There are two key messages in our findings: The first is that the care we are providing to our most vulnerable clients is not adequate and does not meet the professional standards of accessibility, universality, and patient-centeredness. An often-quoted line by Dr. Edward Trudeau from the 1800s proposes that the physician’s role is “to cure sometimes, to relieve often, to comfort always”. Our findings demonstrate that for certain groups we may be failing on all three counts.

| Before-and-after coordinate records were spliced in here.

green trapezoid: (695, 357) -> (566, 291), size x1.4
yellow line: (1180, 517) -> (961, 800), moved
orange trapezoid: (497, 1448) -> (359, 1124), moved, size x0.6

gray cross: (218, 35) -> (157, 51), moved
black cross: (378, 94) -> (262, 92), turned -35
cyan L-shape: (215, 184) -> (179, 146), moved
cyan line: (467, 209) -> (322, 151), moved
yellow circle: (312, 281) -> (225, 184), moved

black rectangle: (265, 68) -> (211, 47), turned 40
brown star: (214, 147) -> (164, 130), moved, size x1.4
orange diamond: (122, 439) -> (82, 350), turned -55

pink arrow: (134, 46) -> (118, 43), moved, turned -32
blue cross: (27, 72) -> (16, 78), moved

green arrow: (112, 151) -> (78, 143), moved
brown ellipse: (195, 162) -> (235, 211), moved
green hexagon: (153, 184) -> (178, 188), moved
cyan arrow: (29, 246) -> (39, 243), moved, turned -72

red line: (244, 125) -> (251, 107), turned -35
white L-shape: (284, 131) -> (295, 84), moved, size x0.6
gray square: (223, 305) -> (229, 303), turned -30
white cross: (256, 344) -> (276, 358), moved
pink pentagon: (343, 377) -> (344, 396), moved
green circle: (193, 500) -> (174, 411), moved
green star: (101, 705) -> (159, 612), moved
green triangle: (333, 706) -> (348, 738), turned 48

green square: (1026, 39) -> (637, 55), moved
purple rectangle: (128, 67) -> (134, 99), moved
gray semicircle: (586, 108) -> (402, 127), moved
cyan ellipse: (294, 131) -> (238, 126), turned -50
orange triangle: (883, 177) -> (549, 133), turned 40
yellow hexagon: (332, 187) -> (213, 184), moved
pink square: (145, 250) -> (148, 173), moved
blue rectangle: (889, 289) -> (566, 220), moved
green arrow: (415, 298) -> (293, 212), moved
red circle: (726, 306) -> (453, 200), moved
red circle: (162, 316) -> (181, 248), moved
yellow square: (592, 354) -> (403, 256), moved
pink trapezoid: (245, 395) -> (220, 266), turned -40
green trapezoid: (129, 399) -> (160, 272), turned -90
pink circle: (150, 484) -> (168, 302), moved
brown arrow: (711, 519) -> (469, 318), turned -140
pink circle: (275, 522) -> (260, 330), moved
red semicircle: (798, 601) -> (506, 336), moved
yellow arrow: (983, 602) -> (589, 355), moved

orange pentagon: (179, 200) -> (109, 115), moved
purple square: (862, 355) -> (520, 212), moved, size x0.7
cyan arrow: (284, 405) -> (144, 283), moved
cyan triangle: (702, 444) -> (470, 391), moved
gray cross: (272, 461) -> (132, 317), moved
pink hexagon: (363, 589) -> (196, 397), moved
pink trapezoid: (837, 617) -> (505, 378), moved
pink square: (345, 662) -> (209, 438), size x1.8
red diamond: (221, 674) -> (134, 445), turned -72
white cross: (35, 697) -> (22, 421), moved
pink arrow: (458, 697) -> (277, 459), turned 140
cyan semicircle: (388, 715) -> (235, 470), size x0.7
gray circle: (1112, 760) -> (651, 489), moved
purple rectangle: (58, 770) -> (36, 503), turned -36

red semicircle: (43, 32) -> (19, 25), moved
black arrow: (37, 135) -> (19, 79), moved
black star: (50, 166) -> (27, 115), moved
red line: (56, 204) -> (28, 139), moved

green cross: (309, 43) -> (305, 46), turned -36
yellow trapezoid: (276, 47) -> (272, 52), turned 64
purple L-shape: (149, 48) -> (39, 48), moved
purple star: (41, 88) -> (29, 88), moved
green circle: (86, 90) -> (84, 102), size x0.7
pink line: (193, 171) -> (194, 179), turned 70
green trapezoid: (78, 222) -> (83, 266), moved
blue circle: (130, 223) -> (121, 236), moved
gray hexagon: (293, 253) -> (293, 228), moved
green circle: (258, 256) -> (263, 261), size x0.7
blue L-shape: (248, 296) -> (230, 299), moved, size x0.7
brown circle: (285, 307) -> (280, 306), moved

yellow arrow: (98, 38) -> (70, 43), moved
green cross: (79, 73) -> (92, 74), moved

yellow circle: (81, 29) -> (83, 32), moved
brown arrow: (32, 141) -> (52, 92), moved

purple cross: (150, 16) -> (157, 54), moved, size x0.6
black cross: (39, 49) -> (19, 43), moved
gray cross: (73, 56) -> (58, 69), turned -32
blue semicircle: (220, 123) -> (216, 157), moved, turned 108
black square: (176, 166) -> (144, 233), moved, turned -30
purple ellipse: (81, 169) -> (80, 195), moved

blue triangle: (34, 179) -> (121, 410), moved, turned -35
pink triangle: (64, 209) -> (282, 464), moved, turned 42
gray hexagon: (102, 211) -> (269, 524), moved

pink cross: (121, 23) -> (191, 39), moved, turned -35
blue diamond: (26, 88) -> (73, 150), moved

Our second message is that we believe there is a way to raise our healthcare system to this standard, and that EOHC, developed locally and tailored to place, provides a road map from where we can begin. EOHC requires a cultural shift within our profession, away from the standardized one-size-fits-all care we have become used to and back, perhaps, to a more versatile, creative way of delivering care that many of us aspire to. It will require team work in hospitals and clinics, changes to curriculum in medical and nursing schools and continuing professional development. It will require those who hope to be leaders in this field to have compassion and understanding for colleagues for whom this is more difficult. Finally, it will require us to not only listen to, but to hear and to see the patients before us in all their strength, complexity and occasional despair, to consider the trajectory and meaning of their lives within our broader society, as well as our own privileged place therein.